Objective: A recent "bimodal-balance recovery" model suggests that contralesional influence varies based on the amount of ipsilesional reserve: inhibitory when there is a large reserve, but supportive when there is a low reserve. Here, we investigated the relationships between contralesional influence (inter-hemispheric inhibition, IHI) and ipsilesional reserve (corticospinal damage/impairment), and also defined a criterion separating subgroups based on the relationships.
Methods: Twenty-four patients underwent assessment of IHI using Transcranial Magnetic Stimulation (ipsilateral silent period method), motor impairment using Upper Extremity Fugl-Meyer (UEFM), and corticospinal damage using Diffusion Tensor Imaging and active motor threshold.
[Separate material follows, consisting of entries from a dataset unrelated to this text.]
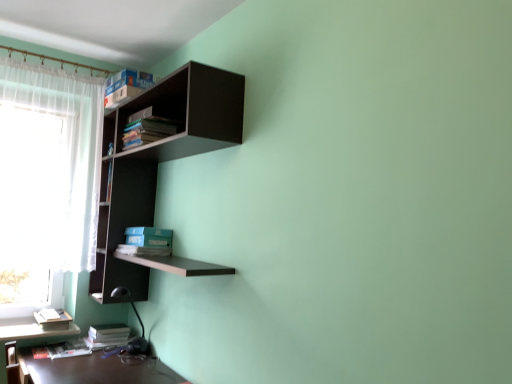 Describe the element at coordinates (158, 161) in the screenshot. The image size is (512, 384). I see `dark wood shelf at upper left` at that location.

Describe the element at coordinates (53, 320) in the screenshot. I see `white paper book at lower left, marked as the 3th book in a top-to-bottom arrangement` at that location.

I want to click on brown wooden table at lower left, so click(96, 370).

What do you see at coordinates (96, 370) in the screenshot? This screenshot has width=512, height=384. I see `brown wooden table at lower left` at bounding box center [96, 370].

What do you see at coordinates (68, 349) in the screenshot? I see `hardcover book at lower left, the fifth book viewed from the top` at bounding box center [68, 349].

Describe the element at coordinates (147, 131) in the screenshot. Image resolution: width=512 pixels, height=384 pixels. I see `matte black book at upper center, the 1th book in the top-to-bottom sequence` at that location.

Image resolution: width=512 pixels, height=384 pixels. Find the location of `dark wood shelf at upper left`. dark wood shelf at upper left is located at coordinates (158, 161).

Which object is positioned more to the left, white sheer curtain at left or brown wooden table at lower left?

Positioned to the left is white sheer curtain at left.

Between white sheer curtain at left and brown wooden table at lower left, which one has smaller width?

Thinner between the two is white sheer curtain at left.

Is white sheer curtain at left taller than brown wooden table at lower left?

Yes, white sheer curtain at left is taller than brown wooden table at lower left.

Which is more to the left, white sheer curtain at left or dark wood shelf at upper left?

white sheer curtain at left.

From a real-world perspective, is white sheer curtain at left positioned under dark wood shelf at upper left based on gravity?

No, from a real-world perspective, white sheer curtain at left is not under dark wood shelf at upper left.

Does white sheer curtain at left turn towards dark wood shelf at upper left?

No, white sheer curtain at left is not turned towards dark wood shelf at upper left.

Considering the relative sizes of white paper book at lower left, which is the third book from bottom to top, and dark wood shelf at upper left in the image provided, is white paper book at lower left, which is the third book from bottom to top, taller than dark wood shelf at upper left?

No.

Considering the relative positions of white paper book at lower left, which is the third book from bottom to top, and dark wood shelf at upper left in the image provided, is white paper book at lower left, which is the third book from bottom to top, to the left or to the right of dark wood shelf at upper left?

white paper book at lower left, which is the third book from bottom to top, is to the left of dark wood shelf at upper left.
Assessments of UEFM and IHI were repeated after 5-week rehabilitation (n = 21).
Results: Relationship between IHI and baseline UEFM was quadratic with criterion at UEFM 43 (95%conference interval: 40-46). Patients less impaired than UEFM = 43 showed stronger IHI with more impairment, whereas patients more impaired than UEFM = 43 showed lower IHI with more impairment. Of those made clinically-meaningful functional gains in rehabilitation (n = 14), more-impaired patients showed further IHI reduction.
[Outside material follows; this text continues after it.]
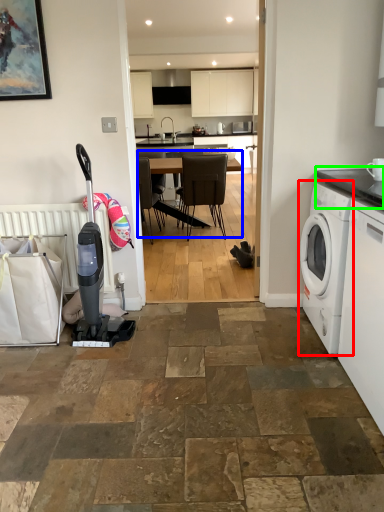 Question: Considering the real-world distances, which object is closest to washing machine (highlighted by a red box)? kitchen & dining room table (highlighted by a blue box) or countertop (highlighted by a green box).

Choices:
 (A) kitchen & dining room table
 (B) countertop

Answer: (B) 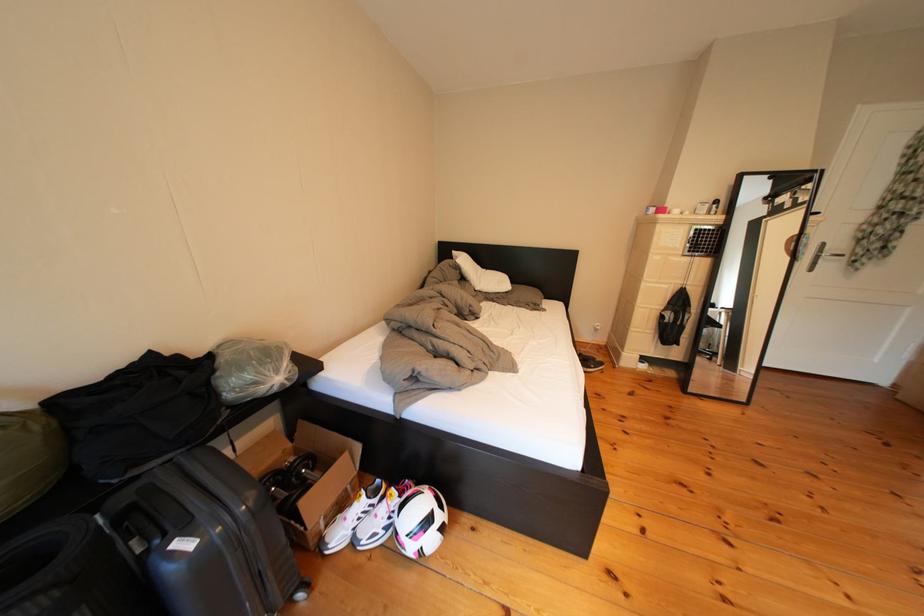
Conclusions: A criterion impairment-level can be derived to stratify patient-subgroups based on the bimodal influence of contralesional cortex. Contralesional influence also evolves differently across subgroups following rehabilitation.
Significance: The criterion may be used to stratify patients to design targeted, precision treatments.
Keywords: Corticospinal; Diffusion Tensor Imaging (DTI); Inter-Hemispheric Inhibition (IHI); Motor function; Rehabilitation; Stroke; Transcranial Magnetic Stimulation (TMS); Upper limb.